Problem: Output each entry verbatim and exclude every picture from it.

Page images and extracted text:

[Start of Attachment]

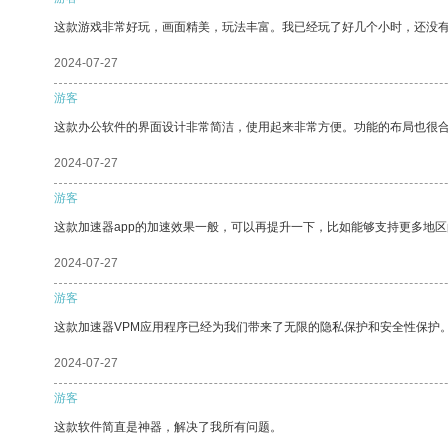
这款游戏非常好玩，画面精美，玩法丰富。我已经玩了好几个小时，还没
2024-07-27
游客
这款办公软件的界面设计非常简洁，使用起来非常方便。功能的布局也很
2024-07-27
游客
这款加速器app的加速效果一般，可以再提升一下，比如能够支持更多地
2024-07-27
游客
这款加速器VPM应用程序已经为我们带来了无限的隐私保护和安全性保护
2024-07-27
游客
这款软件简直是神器，解决了我所有问题。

[End of Attachment]

Response to the exercise:
这款游戏非常好玩，画面精美，玩法丰富。我已经玩了好几个小时，还没
2024-07-27
游客
这款办公软件的界面设计非常简洁，使用起来非常方便。功能的布局也很
2024-07-27
游客
这款加速器app的加速效果一般，可以再提升一下，比如能够支持更多地
2024-07-27
游客
这款加速器VPM应用程序已经为我们带来了无限的隐私保护和安全性保护
2024-07-27
游客
这款软件简直是神器，解决了我所有问题。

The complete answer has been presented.